(Saved data entries)
○ ○ ○
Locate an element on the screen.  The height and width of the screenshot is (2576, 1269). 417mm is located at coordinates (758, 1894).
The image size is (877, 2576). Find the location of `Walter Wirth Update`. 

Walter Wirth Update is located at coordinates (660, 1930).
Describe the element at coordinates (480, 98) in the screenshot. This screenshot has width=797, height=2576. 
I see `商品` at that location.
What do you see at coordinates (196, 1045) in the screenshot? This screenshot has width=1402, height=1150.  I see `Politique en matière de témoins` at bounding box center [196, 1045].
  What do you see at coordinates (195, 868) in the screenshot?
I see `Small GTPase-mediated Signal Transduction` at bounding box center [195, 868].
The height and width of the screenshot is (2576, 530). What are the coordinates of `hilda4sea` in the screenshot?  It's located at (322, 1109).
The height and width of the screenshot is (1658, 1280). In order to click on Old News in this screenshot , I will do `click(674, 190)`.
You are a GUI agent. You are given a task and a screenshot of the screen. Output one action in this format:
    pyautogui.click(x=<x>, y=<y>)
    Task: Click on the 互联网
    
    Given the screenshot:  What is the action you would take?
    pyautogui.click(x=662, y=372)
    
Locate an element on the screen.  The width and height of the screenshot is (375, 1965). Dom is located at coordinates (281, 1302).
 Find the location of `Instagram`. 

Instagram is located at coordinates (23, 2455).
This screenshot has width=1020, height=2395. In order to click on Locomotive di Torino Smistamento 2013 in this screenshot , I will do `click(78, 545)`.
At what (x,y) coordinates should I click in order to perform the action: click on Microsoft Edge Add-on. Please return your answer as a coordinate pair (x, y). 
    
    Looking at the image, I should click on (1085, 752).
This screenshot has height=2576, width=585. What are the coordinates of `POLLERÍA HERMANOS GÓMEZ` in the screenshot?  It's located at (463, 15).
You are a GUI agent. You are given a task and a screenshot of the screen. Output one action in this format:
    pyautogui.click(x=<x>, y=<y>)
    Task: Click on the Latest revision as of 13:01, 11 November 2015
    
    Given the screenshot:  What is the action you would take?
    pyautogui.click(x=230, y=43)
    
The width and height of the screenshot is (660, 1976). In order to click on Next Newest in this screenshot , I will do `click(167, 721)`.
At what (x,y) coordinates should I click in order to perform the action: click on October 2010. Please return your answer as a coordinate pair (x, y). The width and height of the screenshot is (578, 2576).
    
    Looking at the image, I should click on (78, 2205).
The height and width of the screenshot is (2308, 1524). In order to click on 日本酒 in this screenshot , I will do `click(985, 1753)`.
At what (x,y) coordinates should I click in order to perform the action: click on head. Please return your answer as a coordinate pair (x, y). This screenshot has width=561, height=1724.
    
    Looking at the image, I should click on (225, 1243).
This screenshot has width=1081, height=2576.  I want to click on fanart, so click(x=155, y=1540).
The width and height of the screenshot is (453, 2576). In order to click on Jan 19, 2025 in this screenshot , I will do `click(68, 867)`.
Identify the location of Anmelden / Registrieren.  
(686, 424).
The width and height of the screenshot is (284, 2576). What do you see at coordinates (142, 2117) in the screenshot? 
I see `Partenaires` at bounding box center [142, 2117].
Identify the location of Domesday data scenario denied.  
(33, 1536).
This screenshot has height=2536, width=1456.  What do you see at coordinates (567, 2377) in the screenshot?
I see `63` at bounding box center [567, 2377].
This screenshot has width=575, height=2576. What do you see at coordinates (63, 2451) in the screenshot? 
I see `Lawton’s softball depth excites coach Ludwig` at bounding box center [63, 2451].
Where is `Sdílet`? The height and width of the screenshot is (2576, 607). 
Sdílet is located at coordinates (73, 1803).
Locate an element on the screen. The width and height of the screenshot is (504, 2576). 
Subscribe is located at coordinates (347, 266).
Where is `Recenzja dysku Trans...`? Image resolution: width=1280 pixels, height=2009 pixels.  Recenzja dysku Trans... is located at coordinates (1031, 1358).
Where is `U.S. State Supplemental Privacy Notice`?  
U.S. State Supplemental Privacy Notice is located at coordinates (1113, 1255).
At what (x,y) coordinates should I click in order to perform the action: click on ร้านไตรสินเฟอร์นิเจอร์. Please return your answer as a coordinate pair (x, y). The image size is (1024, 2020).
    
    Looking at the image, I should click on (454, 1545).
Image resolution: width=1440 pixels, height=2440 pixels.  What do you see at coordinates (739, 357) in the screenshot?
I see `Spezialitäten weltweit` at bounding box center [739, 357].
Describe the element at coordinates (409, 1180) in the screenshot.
○ ○ ○
- The problem -
All lines above containing the string "will" are to be collected.

- Worked solution -
The height and width of the screenshot is (1658, 1280). In order to click on Old News in this screenshot , I will do `click(674, 190)`.
This screenshot has width=1020, height=2395. In order to click on Locomotive di Torino Smistamento 2013 in this screenshot , I will do `click(78, 545)`.
The width and height of the screenshot is (660, 1976). In order to click on Next Newest in this screenshot , I will do `click(167, 721)`.
The height and width of the screenshot is (2308, 1524). In order to click on 日本酒 in this screenshot , I will do `click(985, 1753)`.
The width and height of the screenshot is (453, 2576). In order to click on Jan 19, 2025 in this screenshot , I will do `click(68, 867)`.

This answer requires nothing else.